The regulator late last year released guidelines on how Payment Service Banks will operate to reverse a drop in access to affordable financial products. It had previously blocked network operators from getting licenses to move money for customers without using a bank. But, with 162 million active lines between the nation’s four wireless carriers, the regulator is opening up the field in a bid to more than double its financial inclusion rate to 80 percent by 2020.
“These guys are going to grab all the bottom-of-the-pyramid transactions,” said Bismarck Rewane, chief executive officer of Financial Derivatives Co., a risk advisory group based in Lagos. “This is a disruptor to the traditional way of doing things.”
Banks will still have some shelter from full-blown competition. The new policy won’t enable licensees to lend, pay interest or accept foreign-currency deposits, making those the preserve of financial institutions. It also requires that at least one quarter of access points be located in rural areas, which are currently under-served.

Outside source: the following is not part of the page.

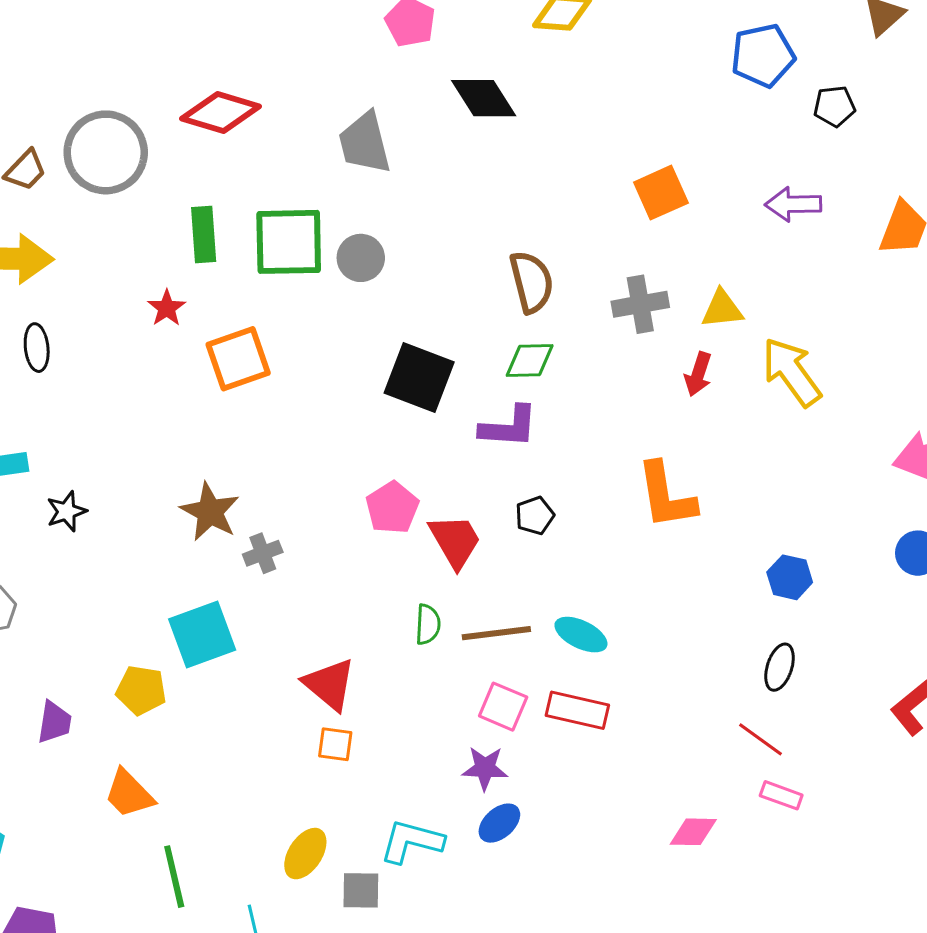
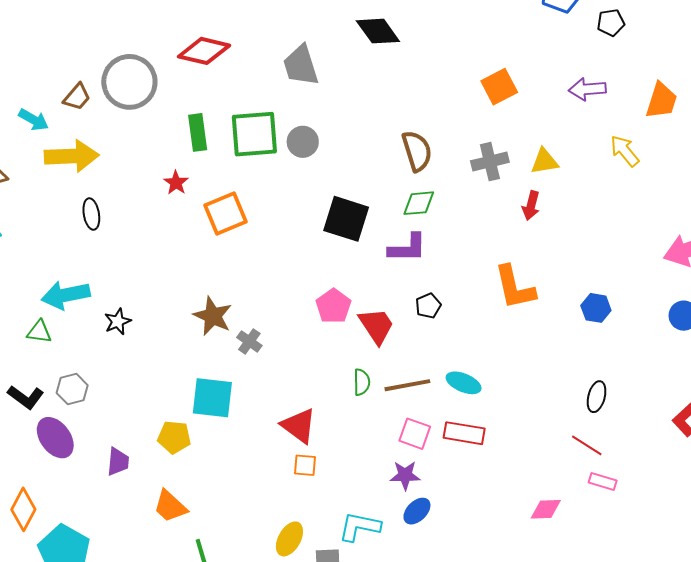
yellow arrow: (792, 372) -> (625, 151), moved, size x0.7
gray cross: (263, 553) -> (249, 341), turned -30
blue hexagon: (790, 577) -> (596, 308), moved
cyan square: (202, 635) -> (212, 398), turned 30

“I don’t think everyone will say, ‘this is the perfect document,”’ said Usoro Anthony Usoro, the general manager of mobile-financial services for MTN Nigeria, the market leader with 67 million mobile subscribers. “The important thing is that it’s a first step towards bringing all players in. We expect that the CBN will keep listening to customers, to potential participants in that space and will keep improving the policy.”
The Central Bank of Nigeria didn’t respond to requests for comment about the new policy or when the licenses will be granted.
Competition vs Collaboration
Banks aren’t standing still and are confident they can withstand the competition with their own digital offerings. FBN Holdings Plc’s First Bank of Nigeria is pushing ahead with its digital-banking roll-out, with more than 10,000 agents targeting the unbanked everywhere in the country, according to CEO Adesola Adeduntan
“As a bank, we can open accounts nationwide using digital financial services, invest the funds across a broad range of asset classes, and, most importantly, we can lend,” said Lagos-based Diamond Bank Plc’s head of corporate communications, Ezechinyere Anyanwu.
Without the ability to lend or pay interest on deposits, there might be little incentive for customers to keep their money outside the banking system, said Abayomi Odumosu, an independent mobile-money consultant based in Lagos.
“It pushes people to withdraw,” he said. “That increases the cost of handling cash and forces mobile operators to collaborate with banks.”
It will probably be a fine line between collaboration and competition between carriers and banks wanting to stand their ground with their own mobile offerings. Nigerian lenders are already facing uncertainties around what is shaping up to be a close presidential election in February, the risk of a currency devaluation, a surge in soured loans, and tepid economic growth.
Win-Win
The additional competition might stimulate innovation and interest in financial services, especially in far-flung areas shunned by banks, where people rely mainly on cash to transact. As these customers get used to transferring money using their phones, the payment service providers might act as recruitment agents for rural dwellers seeking broader banking services.
“It’s a win-win for everybody,” said Segun Ogunsanya, CEO of New Delhi-based Bharti Airtel Ltd.’s Nigerian unit. “It’s a win for the banks, a win for the licensees, a win for the central bank, a win for the government and a win for the areas where people have been excluded from the economic activities of this country.”
Airtel Nigeria may apply through an affiliated entity rather than applying for a license directly, he said. Nigeria’s two other main wireless operators, 9mobile and Globacom, with a combined 59 million subscribers as of November, didn’t respond to requests for comment about potential plans to apply for a license.
As the adoption of mobile money helped grow financial inclusion across sub-Saharan Africa more than 8 percentage points to an average of 43 percent between 2014 and 2017, Nigeria’s rate dropped nearly 4 percentage points to 39 percent over the same period, according to World Bank data.
The lenders will need to be on their toes. “Banks will be forced to develop innovative banking services,” said Oluwole Babatope, a senior research analyst at International Data Corp., or risk losing accounts to mobile-phone providers, hurting their revenue.